Wird Obama jetzt die Welt verändern (english)
Am Montag, den 2.11.2009 trafen sich zur Diskussion über das Thema „Wird Obama jetzt die Welt verändern“ der neue Generalkonsul der Vereinigten Staaten von Amerika Conrad R. Tribble und Prof. Eberhard Piltz.

Der eine ist Deutscher und hat lange in Washington gelebt. Der andere ist Amerikaner und wohnt seit August in München. Professor Eberhard Piltz, ehemaliger ZDF-Korrespondent in Washington, und Conrad Tribble, neuer amerikanischer Generalkonsul in München, analysierten im Gespräch mit Peter Schmalz, Vorstand des Münchner Presseclubs die deutsch-amerikanischen Beziehungen sowie die Arbeit des amerikanischen Präsidenten Barack Obama. In ihrem Gespräch konnten Trebble und Piltz ein wieder erstarktes Verhältnis zwischen den beiden Ländern ausmachen. Der amerikanische Generalkonsul räumte auch Versäumnisse der Vorgängerregierung ein. Professor Piltz machte klar, dass auch die USA sich in der Weltordnung neu orientieren müssen.

Wir haben uns im Nachgang zu dieser Diskussion mit dem Generalkonsul Conrad R. Trebble zu einer „Nachlese“ im Amerikanischen Konsulat getroffen und unsere eigenen Fragen zu diesem Thema formuliert.

Generalkonsul Tribble stimmte überein, dass sich die Frage nach neuen Institutionen stelle. Gleichzeitig machte er deutlich, dass Obamas Politik des Dialogs eine Konsequenz der veränderten Weltordnung sei. „Die Realpolitik verlangt Kooperationen“, sagte er. „Die Probleme der heutigen Welt kann man nicht mehr mit militärischer Gewalt lösen.“ Auch in Afghanistan müsse ein Umdenken der USA hin zu mehr ziviler Hilfe einsetzen.

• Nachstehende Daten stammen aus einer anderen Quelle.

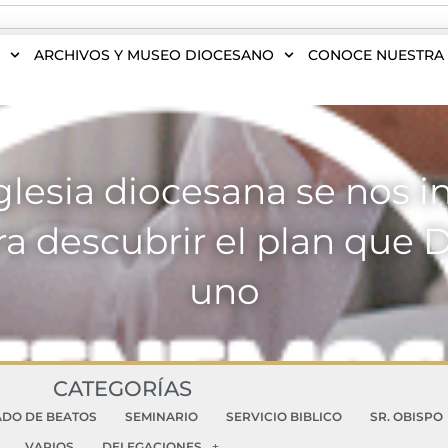
S
ARCHIVOS Y MUSEO DIOCESANO
CONOCE NUESTRA 
Iglesia diocesana se nos i
ra descubrir el plan que 
uno
CATEGORÍAS
ADO DE BEATOS
SEMINARIO
SERVICIO BIBLICO
SR. OBISPO
VARIOS
DELEGACIONES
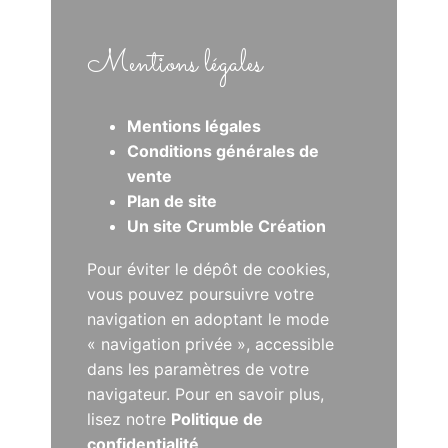
Mentions légales
Mentions légales
Conditions générales de
vente
Plan de site
Un site Crumble Création
Pour éviter le dépôt de cookies,
vous pouvez poursuivre votre
navigation en adoptant le mode
« navigation privée », accessible
dans les paramètres de votre
navigateur. Pour en savoir plus,
lisez notre
Politique de
confidentialité
.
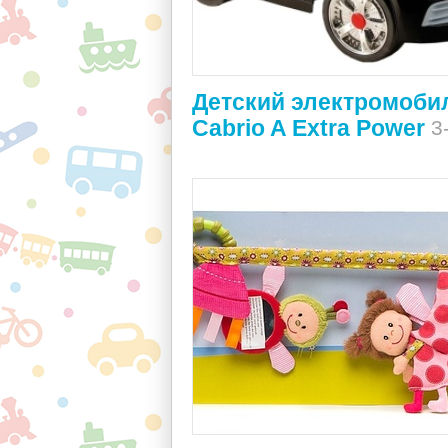
Детский электромоби
Cabrio A Extra Power
3-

Eine amerikanische Außenpolitik ohne Partner ist für Conrad Tribble in der heutigen Zeit nicht möglich. Deutschland sei dabei auch während der Bush-Regierung immer einer der ersten Ansprechpartner in Europa gewesen. „Es gab immer, egal wann, den Gedanken, Deutschland als Partner zu haben“, sagte der Generalkonsul. Tribble machte klar, dass für die USA die einzelnen europäischen Länder in vielen Fragen immer noch eine wichtigere Rolle spielen als die Europäische Union. Auch deswegen, weil die europäische Integration noch nicht so weit fortgeschritten sei. Allerdings sei für Fragen der Klimapolitik ein starkes Europa notwendig. Die USA selbst hätten durch Barack Obama „ein neues Bewusstsein für Umweltschutz“ bekommen. Dennoch gab sich Tribble vorsichtig, klare Ziele zu formulieren. „Wir wollen keine Versprechen in Kopenhagen machen, die wir gesetzlich nicht durchsetzen können.“

Tribble ist sicher, dass der Erfolg von Barack Obama als amerikanischer Präsident vor allem davon abhängt, ob er seine innenpolitischen Versprechen erfüllen kann. Der neue US-Generalkonsul Conrad R. Tribble nahm am 7. August 2009 die Amtsgeschäfte als 50. US-Generalkonsul in München auf. Mr. Tribble hat langjährige Deutschlanderfahrung. Er lebte bereits 1979-80 als Austauschschüler ein Jahr in Niedersachsen, studierte an der Universität Bonn und arbeitete 1982 als Praktikant im Bundestag. Von 1992-94 war er Referent für Deutschland im amerikanischen Außenministerium. Die Jahre 1994-97 verbrachte er in Deutschland  – zunächst ein Jahr als Austauschdiplomat im Auswärtigen Amt im Arbeitsstab Mittel-und Osteuropa, danach als Leiter der Sektion Außenpolitik in der US-Botschaft in Bonn.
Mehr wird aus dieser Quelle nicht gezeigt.